→ Stored data:
****

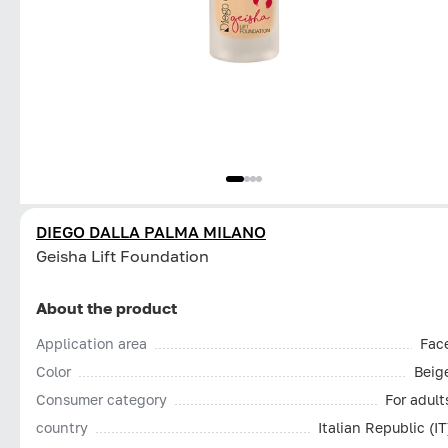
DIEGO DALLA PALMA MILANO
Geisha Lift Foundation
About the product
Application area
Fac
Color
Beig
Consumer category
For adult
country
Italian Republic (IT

****

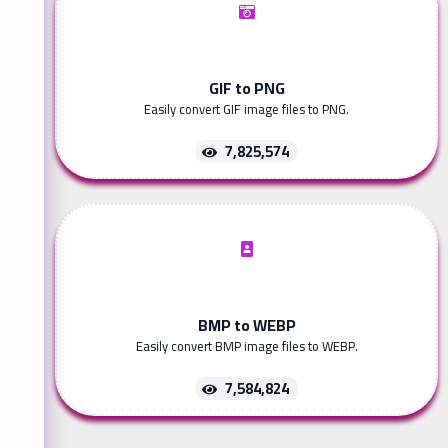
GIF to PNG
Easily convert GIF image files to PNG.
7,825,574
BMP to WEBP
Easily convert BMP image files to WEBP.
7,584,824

****

Would you please write out, exactly and with no other lines, the stretch of the listing above from the line containing "DIEGO DALLA PALMA MILANO" through the line containing "Italian Republic (IT"?

→ Expected output:
DIEGO DALLA PALMA MILANO
Geisha Lift Foundation
About the product
Application area
Fac
Color
Beig
Consumer category
For adult
country
Italian Republic (IT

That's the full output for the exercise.